▶ PROVIDED MATERIAL:
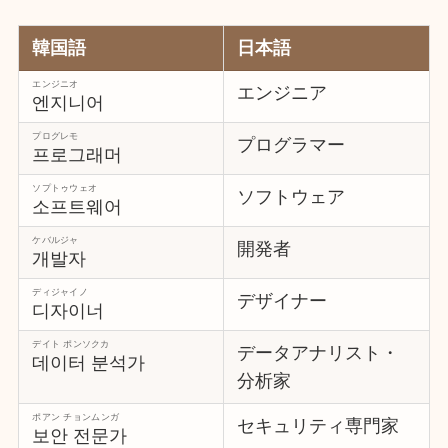
韓国語
日本語
エンジニオ
エンジニア
엔지니어
プログレモ
プログラマー
프로그래머
ソプトゥウェオ
ソフトウェア
소프트웨어
ケバルジャ
開発者
개발자
ディジャイノ
デザイナー
디자이너
デイト ポンソクカ
データアナリスト・
데이터 분석가
分析家
ポアン チョンムンガ
セキュリティ専門家
보안 전문가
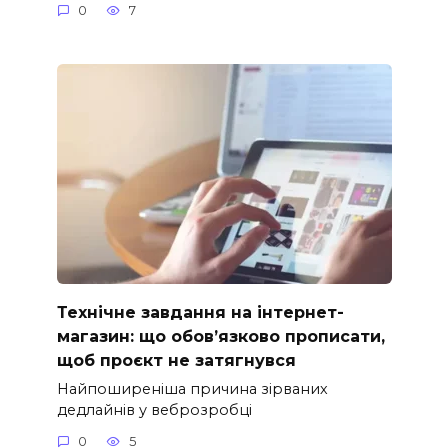
0
7
Технічне завдання на інтернет-
магазин: що обов’язково прописати,
щоб проєкт не затягнувся
Найпоширеніша причина зірваних
дедлайнів у веброзробці
0
5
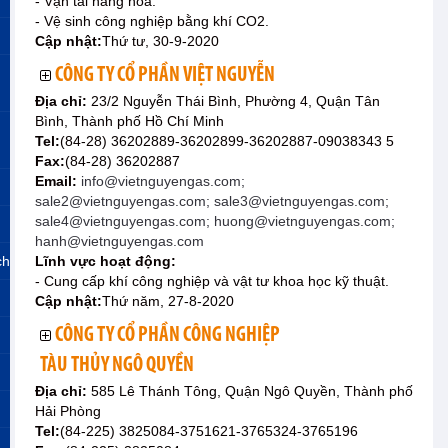
- Vận tải hàng hóa.
- Vệ sinh công nghiệp bằng khí CO2.
Cập nhật:
Thứ tư, 30-9-2020
CÔNG TY CỔ PHẦN VIỆT NGUYỄN
Địa chỉ:
23/2 Nguyễn Thái Bình, Phường 4, Quận Tân
Bình, Thành phố Hồ Chí Minh
Tel:
(84-28) 36202889-36202899-36202887-09038343 5
Fax:
(84-28) 36202887
Email:
info@vietnguyengas.com;
sale2@vietnguyengas.com; sale3@vietnguyengas.com;
sale4@vietnguyengas.com; huong@vietnguyengas.com;
hanh@vietnguyengas.com
ch
Lĩnh vực hoạt động:
- Cung cấp khí công nghiệp và vật tư khoa học kỹ thuật.
Cập nhật:
Thứ năm, 27-8-2020
CÔNG TY CỔ PHẦN CÔNG NGHIỆP
TÀU THỦY NGÔ QUYỀN
Địa chỉ:
585 Lê Thánh Tông, Quận Ngô Quyền, Thành phố
Hải Phòng
Tel:
(84-225) 3825084-3751621-3765324-3765196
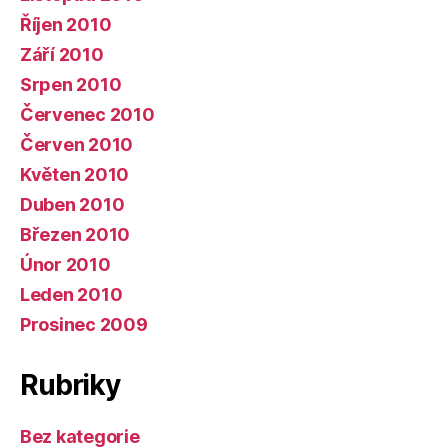
Říjen 2010
Září 2010
Srpen 2010
Červenec 2010
Červen 2010
Květen 2010
Duben 2010
Březen 2010
Únor 2010
Leden 2010
Prosinec 2009
Rubriky
Bez kategorie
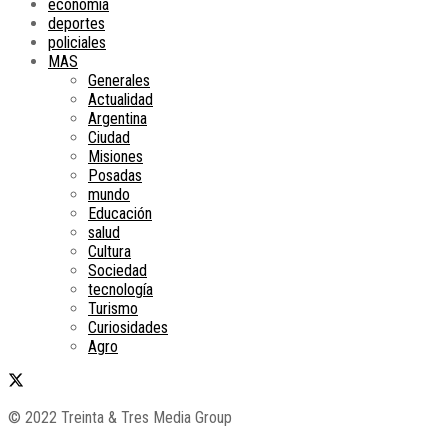
economía
deportes
policiales
MAS
Generales
Actualidad
Argentina
Ciudad
Misiones
Posadas
mundo
Educación
salud
Cultura
Sociedad
tecnología
Turismo
Curiosidades
Agro
© 2022 Treinta & Tres Media Group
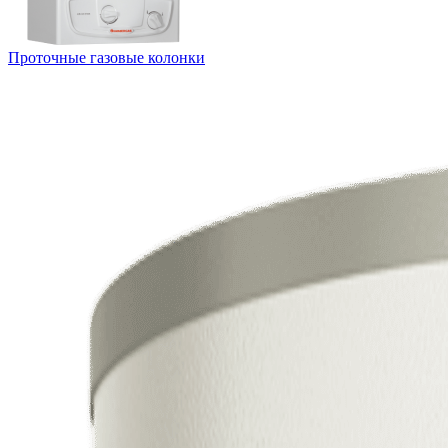
Проточные газовые колонки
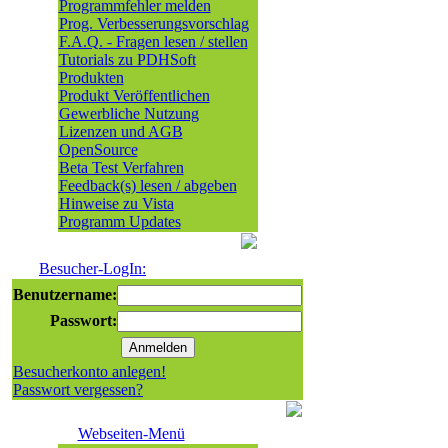
Programmfehler melden
Prog. Verbesserungsvorschlag
F.A.Q. - Fragen lesen / stellen
Tutorials zu PDHSoft
Produkten
Produkt Veröffentlichen
Gewerbliche Nutzung
Lizenzen und AGB
OpenSource
Beta Test Verfahren
Feedback(s) lesen / abgeben
Hinweise zu Vista
Programm Updates
Besucher-LogIn:
Benutzername:
Passwort:
Besucherkonto anlegen!
Passwort vergessen?
Webseiten-Menü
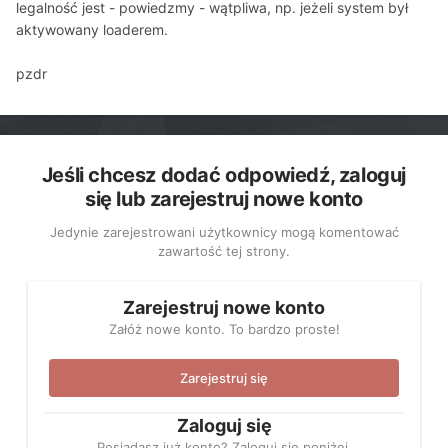
legalność jest - powiedzmy - wątpliwa, np. jeżeli system był
aktywowany loaderem.
pzdr
Jeśli chcesz dodać odpowiedź, zaloguj
się lub zarejestruj nowe konto
Jedynie zarejestrowani użytkownicy mogą komentować
zawartość tej strony.
Zarejestruj nowe konto
Załóż nowe konto. To bardzo proste!
Zarejestruj się
Zaloguj się
Posiadasz już konto? Zaloguj się poniżej.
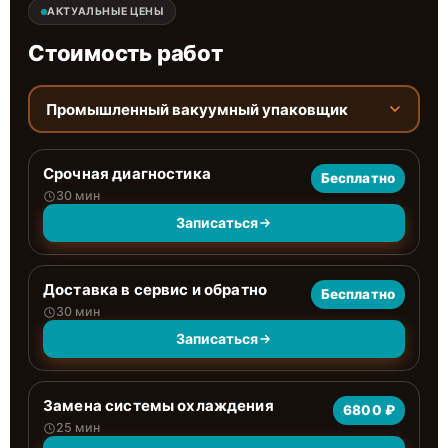
АКТУАЛЬНЫЕ ЦЕНЫ
Стоимость работ
Промышленный вакуумный упаковщик
Срочная диагностика
Бесплатно
30 мин
Записаться
Доставка в сервис и обратно
Бесплатно
30 мин
Записаться
Замена системы охлаждения
6800 ₽
25 мин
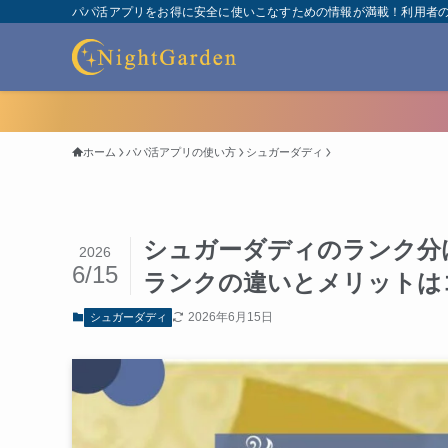
パパ活アプリをお得に安全に使いこなすための情報が満載！利用者
ホーム
パパ活アプリの使い方
シュガーダディ
シュガーダディのランク分
2026
6/15
ランクの違いとメリットは
2026年6月15日
シュガーダディ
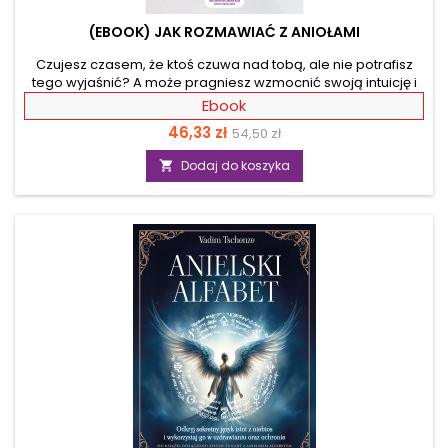
(EBOOK) JAK ROZMAWIAĆ Z ANIOŁAMI
Czujesz czasem, że ktoś czuwa nad tobą, ale nie potrafisz
tego wyjaśnić? A może pragniesz wzmocnić swoją intuicję i
poczuć, że niebo wspiera cię w każdej sytuacji? Czy wiesz, że
Ebook
anioły są bliżej, niż myślisz? Niebo jest zawsze otwarte dla
Cena
46,33 zł
54,50 zł
tych, którzy chcą usłyszeć anielskie przesłania. Dzięki tej
wyjątkowej książce odkryjesz, jak rozmawiać z aniołami,
Dodaj do koszyka

otworzyć się na kontakt z przewodnikami duchowymi i
skorzystać z ich wsparcia w codziennym życiu poprzez
channeling. Nie musisz być medium –...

▶ WHAT TO WORK ON:
The material above holds pictures; leave them out and set down exactly the lines from the line with "Промышленный вакуумный упаковщик" to the line with "tego wyjaśnić? A", both included.

▶ EXERCISE RESPONSE:
Промышленный вакуумный упаковщик
Срочная диагностика
Бесплатно
30 мин
Записаться
Доставка в сервис и обратно
Бесплатно
30 мин
Записаться
Замена системы охлаждения
6800 ₽
25 мин
パパ活アプリをお得に安全に使いこなすための情報が満載！利用者
ホーム
パパ活アプリの使い方
シュガーダディ
シュガーダディのランク分
2026
6/15
ランクの違いとメリットは
2026年6月15日
シュガーダディ
(EBOOK) JAK ROZMAWIAĆ Z ANIOŁAMI
Czujesz czasem, że ktoś czuwa nad tobą, ale nie potrafisz
tego wyjaśnić? A może pragniesz wzmocnić swoją intuicję i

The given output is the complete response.